═══ Supplied material

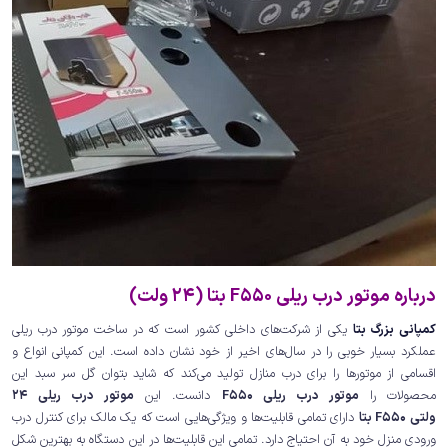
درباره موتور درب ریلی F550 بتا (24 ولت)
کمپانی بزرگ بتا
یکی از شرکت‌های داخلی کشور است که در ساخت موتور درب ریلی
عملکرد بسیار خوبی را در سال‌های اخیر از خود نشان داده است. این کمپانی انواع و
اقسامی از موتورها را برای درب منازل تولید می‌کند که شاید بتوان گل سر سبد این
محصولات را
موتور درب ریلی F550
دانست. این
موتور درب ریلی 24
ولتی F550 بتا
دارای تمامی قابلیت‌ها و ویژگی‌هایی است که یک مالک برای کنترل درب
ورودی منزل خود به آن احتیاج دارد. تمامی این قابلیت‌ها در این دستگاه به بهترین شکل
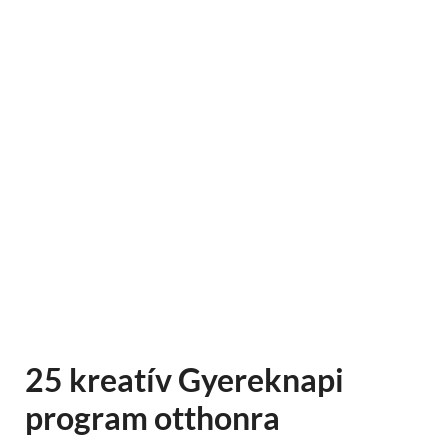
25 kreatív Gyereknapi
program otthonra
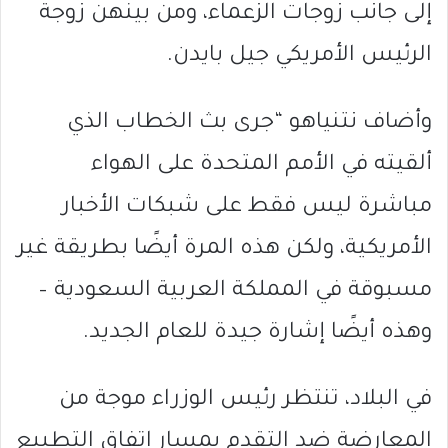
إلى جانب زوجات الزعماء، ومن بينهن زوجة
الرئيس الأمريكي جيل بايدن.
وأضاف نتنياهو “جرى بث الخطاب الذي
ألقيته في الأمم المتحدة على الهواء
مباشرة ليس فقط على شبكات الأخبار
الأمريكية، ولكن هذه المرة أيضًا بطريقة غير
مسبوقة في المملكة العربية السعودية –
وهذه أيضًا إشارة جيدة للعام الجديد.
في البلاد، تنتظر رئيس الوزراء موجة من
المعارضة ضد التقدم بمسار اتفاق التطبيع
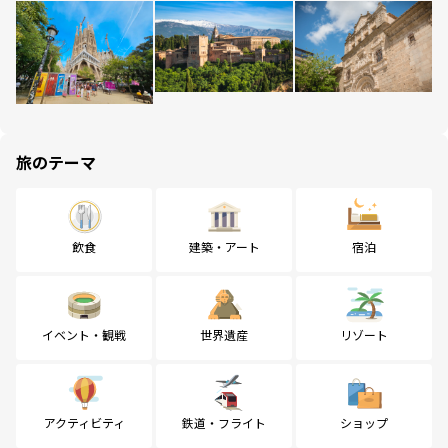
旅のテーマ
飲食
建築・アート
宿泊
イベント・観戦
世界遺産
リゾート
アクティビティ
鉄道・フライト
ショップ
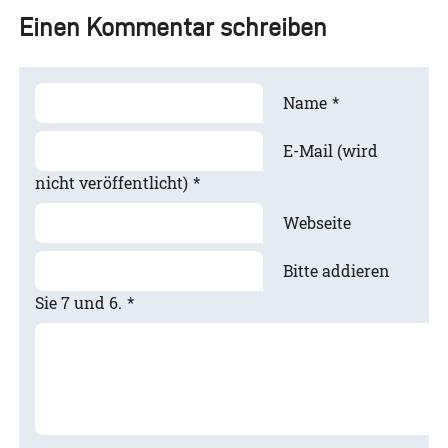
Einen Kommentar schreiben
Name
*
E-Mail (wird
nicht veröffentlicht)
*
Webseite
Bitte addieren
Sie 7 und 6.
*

══════
═══ Supplied material

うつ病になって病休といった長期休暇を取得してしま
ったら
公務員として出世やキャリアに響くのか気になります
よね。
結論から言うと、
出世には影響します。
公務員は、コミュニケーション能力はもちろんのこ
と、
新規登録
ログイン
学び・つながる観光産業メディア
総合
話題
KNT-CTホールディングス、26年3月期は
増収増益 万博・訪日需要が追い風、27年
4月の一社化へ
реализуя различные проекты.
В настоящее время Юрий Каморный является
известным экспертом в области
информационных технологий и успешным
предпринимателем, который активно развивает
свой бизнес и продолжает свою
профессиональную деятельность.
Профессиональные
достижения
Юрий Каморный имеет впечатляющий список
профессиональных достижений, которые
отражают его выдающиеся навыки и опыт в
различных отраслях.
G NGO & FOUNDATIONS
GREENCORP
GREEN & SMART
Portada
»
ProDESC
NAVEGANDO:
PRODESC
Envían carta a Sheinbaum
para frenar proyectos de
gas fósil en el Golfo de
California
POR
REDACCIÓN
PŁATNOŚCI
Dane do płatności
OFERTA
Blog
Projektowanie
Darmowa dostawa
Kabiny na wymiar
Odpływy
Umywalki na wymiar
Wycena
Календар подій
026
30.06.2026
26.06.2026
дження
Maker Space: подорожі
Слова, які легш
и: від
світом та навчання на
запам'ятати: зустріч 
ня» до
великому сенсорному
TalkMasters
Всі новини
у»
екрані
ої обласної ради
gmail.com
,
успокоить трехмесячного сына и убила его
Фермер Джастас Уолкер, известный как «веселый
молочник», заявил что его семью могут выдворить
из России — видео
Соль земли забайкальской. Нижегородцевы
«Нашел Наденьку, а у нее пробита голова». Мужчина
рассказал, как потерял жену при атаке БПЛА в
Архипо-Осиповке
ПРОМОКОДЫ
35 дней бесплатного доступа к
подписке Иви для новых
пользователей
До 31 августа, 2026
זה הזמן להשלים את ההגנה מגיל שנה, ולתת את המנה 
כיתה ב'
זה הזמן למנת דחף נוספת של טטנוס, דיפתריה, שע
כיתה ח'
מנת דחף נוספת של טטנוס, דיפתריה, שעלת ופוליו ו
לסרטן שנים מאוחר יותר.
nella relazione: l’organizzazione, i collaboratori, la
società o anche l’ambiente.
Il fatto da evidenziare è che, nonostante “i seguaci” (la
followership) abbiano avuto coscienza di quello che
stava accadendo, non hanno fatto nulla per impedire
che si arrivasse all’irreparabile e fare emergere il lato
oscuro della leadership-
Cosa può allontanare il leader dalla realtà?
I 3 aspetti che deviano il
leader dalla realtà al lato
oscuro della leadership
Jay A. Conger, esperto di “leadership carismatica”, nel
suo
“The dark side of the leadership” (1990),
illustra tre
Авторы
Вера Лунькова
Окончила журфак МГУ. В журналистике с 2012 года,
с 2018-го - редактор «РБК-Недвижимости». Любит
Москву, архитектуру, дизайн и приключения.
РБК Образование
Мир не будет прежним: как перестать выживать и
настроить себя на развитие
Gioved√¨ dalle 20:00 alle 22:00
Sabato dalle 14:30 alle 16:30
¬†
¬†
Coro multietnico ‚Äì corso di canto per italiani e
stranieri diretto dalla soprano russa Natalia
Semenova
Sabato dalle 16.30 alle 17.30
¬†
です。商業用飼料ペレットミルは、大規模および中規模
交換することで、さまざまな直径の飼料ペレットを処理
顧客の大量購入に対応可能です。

══════
═══ Supplied material

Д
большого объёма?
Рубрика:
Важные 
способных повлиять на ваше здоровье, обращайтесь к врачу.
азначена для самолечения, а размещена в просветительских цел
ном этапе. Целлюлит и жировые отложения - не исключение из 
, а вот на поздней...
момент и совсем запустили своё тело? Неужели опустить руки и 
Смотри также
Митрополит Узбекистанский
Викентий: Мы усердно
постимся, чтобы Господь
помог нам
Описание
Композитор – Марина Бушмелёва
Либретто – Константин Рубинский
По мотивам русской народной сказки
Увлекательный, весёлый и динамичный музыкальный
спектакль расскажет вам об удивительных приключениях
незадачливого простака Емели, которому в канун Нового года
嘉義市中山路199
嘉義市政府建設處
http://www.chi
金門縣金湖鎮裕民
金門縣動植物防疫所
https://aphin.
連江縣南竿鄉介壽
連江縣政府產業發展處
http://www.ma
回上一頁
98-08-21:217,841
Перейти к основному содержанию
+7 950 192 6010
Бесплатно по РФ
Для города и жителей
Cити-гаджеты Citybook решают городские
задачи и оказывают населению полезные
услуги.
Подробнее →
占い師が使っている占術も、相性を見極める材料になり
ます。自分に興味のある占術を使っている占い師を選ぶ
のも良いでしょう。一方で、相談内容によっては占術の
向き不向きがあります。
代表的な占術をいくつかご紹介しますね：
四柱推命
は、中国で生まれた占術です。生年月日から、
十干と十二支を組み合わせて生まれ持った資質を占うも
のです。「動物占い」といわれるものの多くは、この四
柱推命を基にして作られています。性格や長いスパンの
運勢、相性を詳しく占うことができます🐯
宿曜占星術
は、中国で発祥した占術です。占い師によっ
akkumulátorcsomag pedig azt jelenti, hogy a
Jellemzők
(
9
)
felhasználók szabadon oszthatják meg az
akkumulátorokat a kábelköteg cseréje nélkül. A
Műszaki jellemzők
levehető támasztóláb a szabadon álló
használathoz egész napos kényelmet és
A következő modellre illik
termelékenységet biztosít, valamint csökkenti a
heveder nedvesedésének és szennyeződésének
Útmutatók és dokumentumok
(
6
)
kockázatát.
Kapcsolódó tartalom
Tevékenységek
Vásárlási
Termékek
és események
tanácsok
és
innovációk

══════

## What to do
The lines above that hold the word "טטנוס" should be found and copied out.

## Answer section
זה הזמן למנת דחף נוספת של טטנוס, דיפתריה, שע
מנת דחף נוספת של טטנוס, דיפתריה, שעלת ופוליו ו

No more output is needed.